[Information supplied — start]
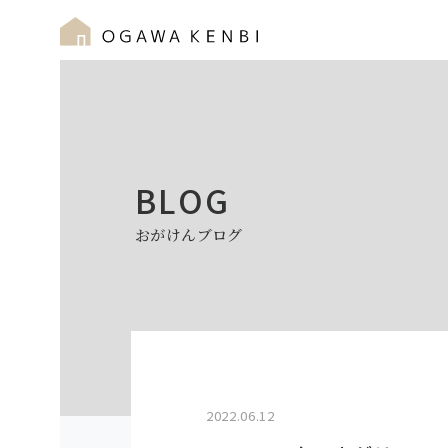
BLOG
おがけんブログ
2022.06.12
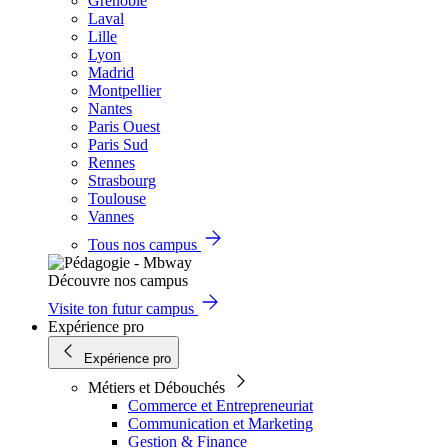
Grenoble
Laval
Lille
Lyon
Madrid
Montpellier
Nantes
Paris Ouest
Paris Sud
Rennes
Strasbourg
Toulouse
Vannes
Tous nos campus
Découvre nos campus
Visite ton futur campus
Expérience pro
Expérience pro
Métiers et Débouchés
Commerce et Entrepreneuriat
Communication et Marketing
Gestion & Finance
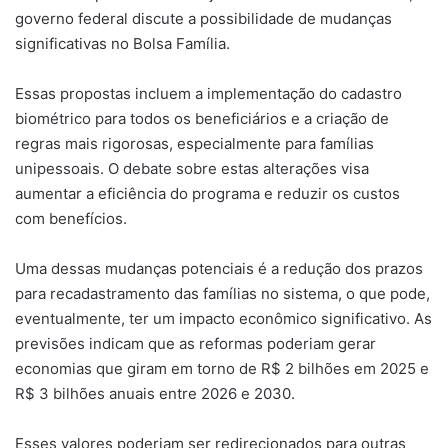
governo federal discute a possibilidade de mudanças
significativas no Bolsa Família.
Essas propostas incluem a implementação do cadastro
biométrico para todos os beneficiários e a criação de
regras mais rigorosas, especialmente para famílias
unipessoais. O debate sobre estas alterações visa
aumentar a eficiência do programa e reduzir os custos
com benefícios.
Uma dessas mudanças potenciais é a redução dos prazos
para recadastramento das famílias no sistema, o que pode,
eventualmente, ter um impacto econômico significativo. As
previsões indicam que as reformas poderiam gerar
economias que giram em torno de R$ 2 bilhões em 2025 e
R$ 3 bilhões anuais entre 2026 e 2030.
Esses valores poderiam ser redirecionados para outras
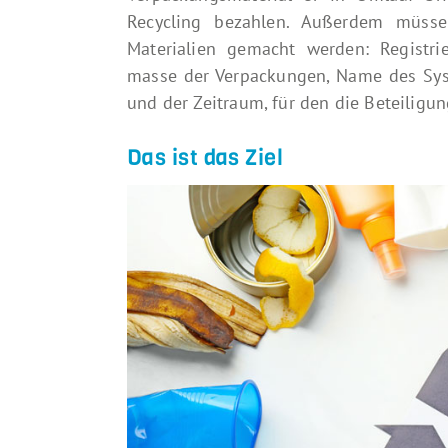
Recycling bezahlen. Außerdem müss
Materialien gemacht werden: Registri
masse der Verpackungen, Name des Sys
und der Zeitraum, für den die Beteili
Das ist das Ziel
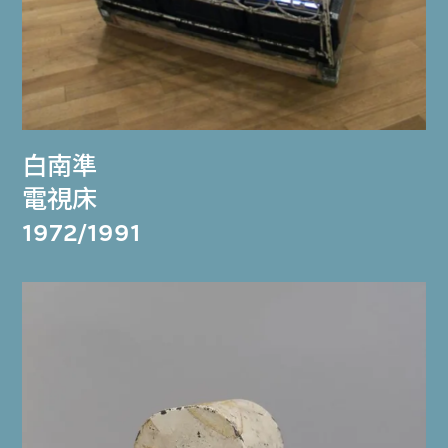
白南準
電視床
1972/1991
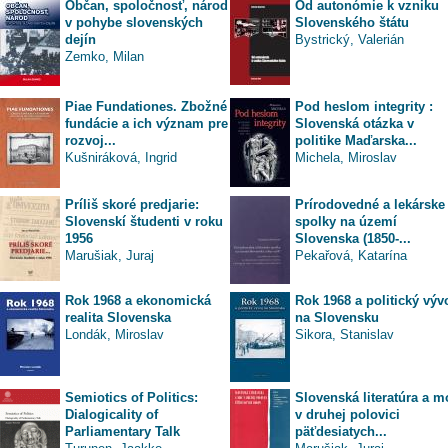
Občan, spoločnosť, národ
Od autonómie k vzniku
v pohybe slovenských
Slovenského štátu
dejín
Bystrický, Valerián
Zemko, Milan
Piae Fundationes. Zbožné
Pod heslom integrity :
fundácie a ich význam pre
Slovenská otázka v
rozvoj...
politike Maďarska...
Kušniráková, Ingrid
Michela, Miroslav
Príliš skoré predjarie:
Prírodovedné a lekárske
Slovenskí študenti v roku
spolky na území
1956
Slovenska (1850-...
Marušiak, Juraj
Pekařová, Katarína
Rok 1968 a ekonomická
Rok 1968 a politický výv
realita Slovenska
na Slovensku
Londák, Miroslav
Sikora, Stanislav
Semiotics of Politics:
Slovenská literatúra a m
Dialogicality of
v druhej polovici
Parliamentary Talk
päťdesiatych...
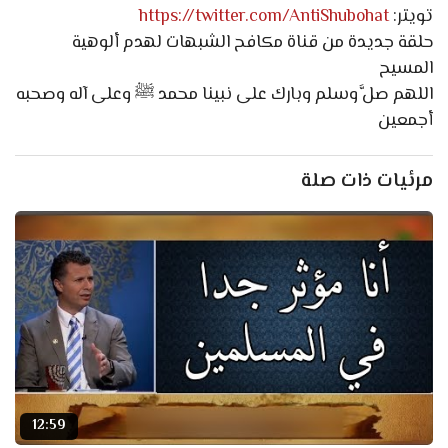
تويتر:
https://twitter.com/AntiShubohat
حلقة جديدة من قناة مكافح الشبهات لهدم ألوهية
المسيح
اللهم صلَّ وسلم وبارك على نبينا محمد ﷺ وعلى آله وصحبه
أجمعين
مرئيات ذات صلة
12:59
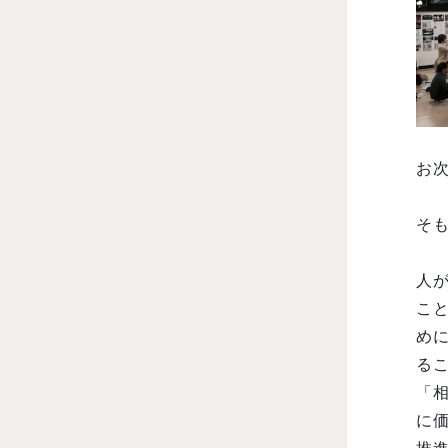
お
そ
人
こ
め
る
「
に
[Information supplied — finish]
* Work required
Check each line of the records above for the word "poderiam" and report how many lines have it, as a number only.

* Answer for this exercise
2